I'm primarily concerned with the AIRR Data Commons, the ADC API and AIRR compliant repositories. This what we have control over, and my comments about being "fairly easy" is in that context. You are correct that trying to define globally unique for all possible scenarios is difficult, and enforcing that doubly so. However, we can enforce it for the AIRR Data Commons because it is a "gated" community. A repository has to conform to some specifications before it can be stamped compliant. We have (supposedly) a registry of all these repositories, so we can check and enforce. We can coordinate so that everybody has unique ids.

I consider the situation as not much different from the current INSDC databases, both NCBI and EBI allow submission of data and they also share data between them, so they've clearly worked out a scheme to not generate conflicting id numbers.

When it comes to a researcher using tools on their data, they have control over that. They can pick simple repertoire_id's knowing the data won't be mixed with other data. If they find later that's a problem, they can reassign them to avoid conflict.

The issue is the researcher has no control over the AIRR data commons.
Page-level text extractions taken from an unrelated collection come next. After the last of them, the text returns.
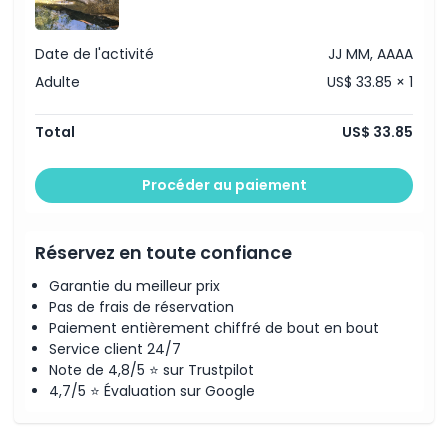
Date de l'activité
JJ MM, AAAA
Adulte
US$ 33.85 × 1
Total
US$ 33.85
Procéder au paiement
Réservez en toute confiance
Garantie du meilleur prix
Pas de frais de réservation
Paiement entièrement chiffré de bout en bout
Service client 24/7
Note de 4,8/5 ⭐ sur Trustpilot
4,7/5 ⭐ Évaluation sur Google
If a repository returns identifiers that conflict with another repository, I feel that is a flaw in the AIRR Data Commons, it's not the fault of the researcher, and it seems onerous that the researcher is forced to check and fix that flaw themselves.

It's worth remembering that repertoire_id was added by CRWG (for the ADC API). MiAIRR didn't need it, the DataRep AIRR TSV initially considered it a database field that was irrelevant to file-based analysis. Even now, repertoire_id isn't really necessary for file-based command line tools. It is still primarily a field returned by the ADC API for linking metadata and rearrangement annotations.

@bcorrie Now maybe it's better to say "unique among all AIRR Data Commons repositories" instead of saying "globally unique"?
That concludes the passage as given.